═══ Given data
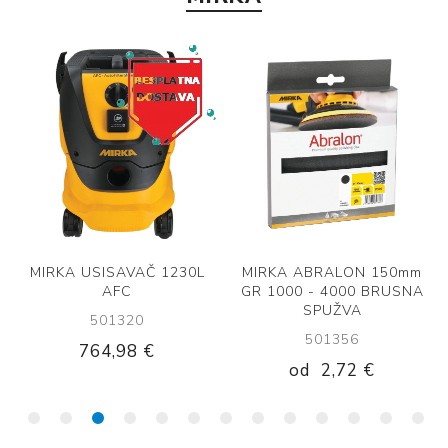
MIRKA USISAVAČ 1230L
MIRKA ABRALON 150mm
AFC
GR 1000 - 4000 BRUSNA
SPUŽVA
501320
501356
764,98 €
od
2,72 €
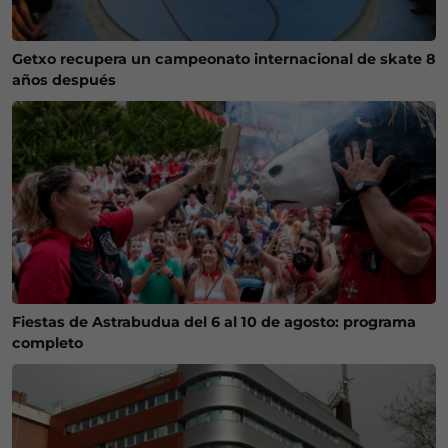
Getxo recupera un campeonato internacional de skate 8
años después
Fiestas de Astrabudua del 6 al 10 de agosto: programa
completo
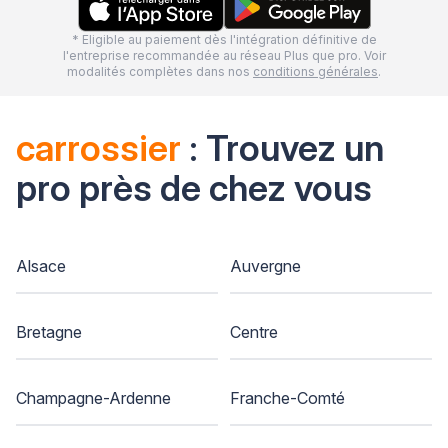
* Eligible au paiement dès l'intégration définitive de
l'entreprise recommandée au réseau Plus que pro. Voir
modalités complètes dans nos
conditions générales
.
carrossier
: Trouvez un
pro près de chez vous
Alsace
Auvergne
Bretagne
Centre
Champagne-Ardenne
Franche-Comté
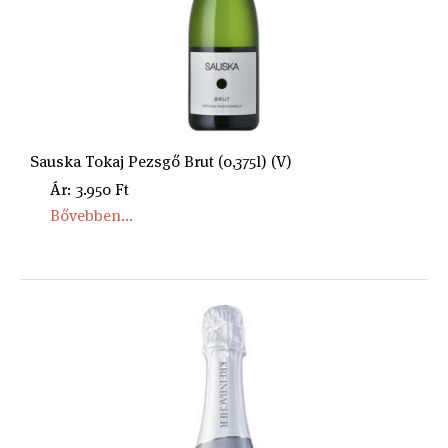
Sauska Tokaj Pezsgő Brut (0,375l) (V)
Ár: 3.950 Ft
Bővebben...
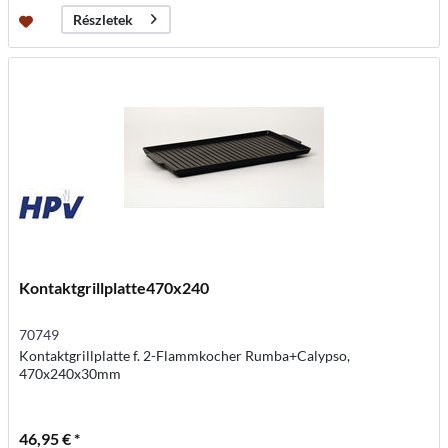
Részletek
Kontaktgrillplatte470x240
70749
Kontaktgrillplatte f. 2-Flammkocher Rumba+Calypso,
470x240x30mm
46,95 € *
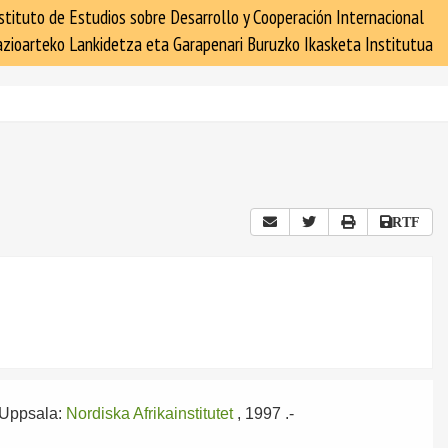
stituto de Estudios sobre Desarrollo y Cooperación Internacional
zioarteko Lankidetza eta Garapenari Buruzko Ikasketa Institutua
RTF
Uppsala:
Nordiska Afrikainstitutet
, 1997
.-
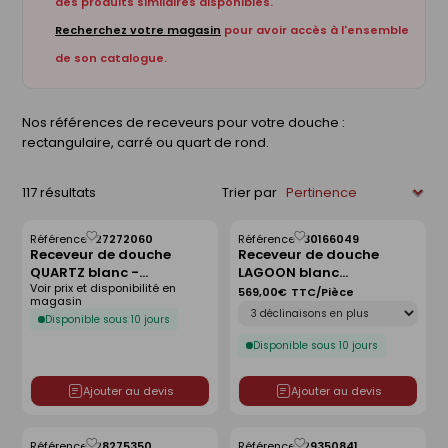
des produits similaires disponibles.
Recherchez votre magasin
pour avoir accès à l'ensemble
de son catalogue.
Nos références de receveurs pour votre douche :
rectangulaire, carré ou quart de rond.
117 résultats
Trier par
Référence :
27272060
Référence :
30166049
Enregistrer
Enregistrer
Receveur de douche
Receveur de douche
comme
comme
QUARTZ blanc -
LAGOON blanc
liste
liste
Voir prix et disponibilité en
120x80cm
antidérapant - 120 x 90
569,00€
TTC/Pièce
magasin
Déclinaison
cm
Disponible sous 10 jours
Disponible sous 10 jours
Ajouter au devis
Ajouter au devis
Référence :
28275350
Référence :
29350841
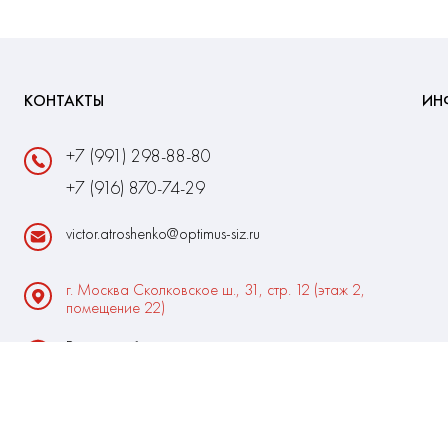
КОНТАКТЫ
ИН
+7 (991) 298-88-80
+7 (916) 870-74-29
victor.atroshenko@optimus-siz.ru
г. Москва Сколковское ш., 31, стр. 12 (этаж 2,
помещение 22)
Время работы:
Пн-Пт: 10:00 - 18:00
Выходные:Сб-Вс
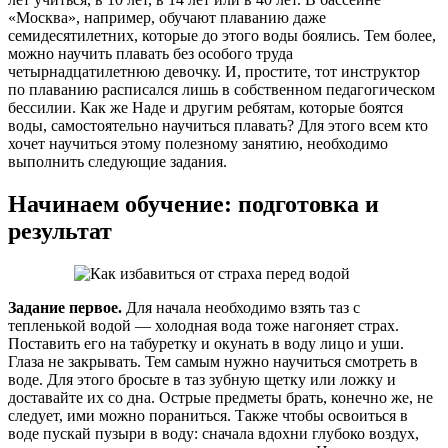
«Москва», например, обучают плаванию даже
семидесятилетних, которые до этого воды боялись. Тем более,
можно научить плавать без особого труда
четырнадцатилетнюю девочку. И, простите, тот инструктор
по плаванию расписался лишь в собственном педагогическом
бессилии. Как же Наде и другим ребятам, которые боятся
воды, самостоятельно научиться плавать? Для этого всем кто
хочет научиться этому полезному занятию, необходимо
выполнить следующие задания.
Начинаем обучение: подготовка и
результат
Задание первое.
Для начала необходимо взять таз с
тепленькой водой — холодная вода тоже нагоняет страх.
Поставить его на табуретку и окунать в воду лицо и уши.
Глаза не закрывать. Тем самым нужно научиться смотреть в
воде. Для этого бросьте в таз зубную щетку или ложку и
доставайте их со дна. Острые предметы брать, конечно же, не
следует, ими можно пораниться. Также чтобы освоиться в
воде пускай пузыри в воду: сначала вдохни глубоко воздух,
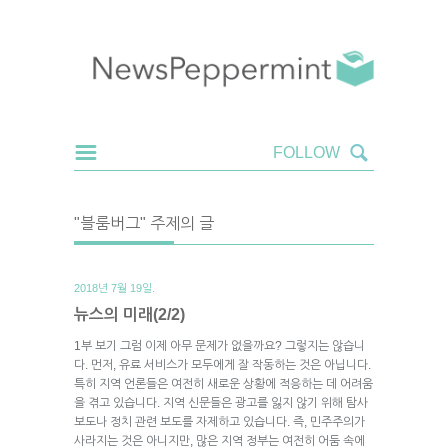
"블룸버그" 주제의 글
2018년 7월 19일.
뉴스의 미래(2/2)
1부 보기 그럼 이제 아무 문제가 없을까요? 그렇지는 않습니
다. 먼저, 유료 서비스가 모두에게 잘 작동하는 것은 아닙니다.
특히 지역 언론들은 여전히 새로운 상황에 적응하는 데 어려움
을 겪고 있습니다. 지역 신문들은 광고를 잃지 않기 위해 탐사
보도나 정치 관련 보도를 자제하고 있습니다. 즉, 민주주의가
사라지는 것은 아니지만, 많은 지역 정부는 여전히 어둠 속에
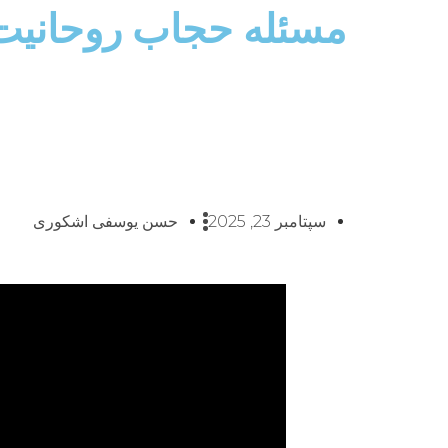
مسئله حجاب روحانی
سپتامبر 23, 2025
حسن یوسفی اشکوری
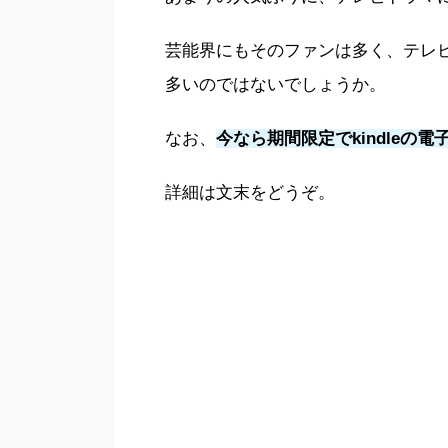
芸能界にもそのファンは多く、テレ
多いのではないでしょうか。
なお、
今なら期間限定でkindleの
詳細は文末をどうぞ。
══════
═══ Given data
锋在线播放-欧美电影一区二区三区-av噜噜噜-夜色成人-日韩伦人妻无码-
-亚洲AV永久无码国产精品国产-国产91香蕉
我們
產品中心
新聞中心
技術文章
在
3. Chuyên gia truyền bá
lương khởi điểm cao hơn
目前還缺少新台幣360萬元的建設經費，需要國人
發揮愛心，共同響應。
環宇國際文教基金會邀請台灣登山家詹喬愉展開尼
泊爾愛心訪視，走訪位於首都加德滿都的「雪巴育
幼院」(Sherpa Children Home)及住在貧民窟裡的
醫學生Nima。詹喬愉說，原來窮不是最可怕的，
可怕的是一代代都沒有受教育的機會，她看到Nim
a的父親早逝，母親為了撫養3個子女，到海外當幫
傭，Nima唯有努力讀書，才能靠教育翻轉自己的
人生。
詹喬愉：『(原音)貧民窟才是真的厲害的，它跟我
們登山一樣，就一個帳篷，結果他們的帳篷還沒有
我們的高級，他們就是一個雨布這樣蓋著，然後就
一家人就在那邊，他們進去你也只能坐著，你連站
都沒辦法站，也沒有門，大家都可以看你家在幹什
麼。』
══════
Your objective
In the listing above, find the line with "помещение 22)" and the line with "воды, самостоятельно научиться". Copy exactly those lines and all between them, minus the images.

Response for this exercise
помещение 22)
Время работы:
Пн-Пт: 10:00 - 18:00
Выходные:Сб-Вс
«Москва», например, обучают плаванию даже
семидесятилетних, которые до этого воды боялись. Тем более,
можно научить плавать без особого труда
четырнадцатилетнюю девочку. И, простите, тот инструктор
по плаванию расписался лишь в собственном педагогическом
бессилии. Как же Наде и другим ребятам, которые боятся
воды, самостоятельно научиться плавать? Для этого всем кто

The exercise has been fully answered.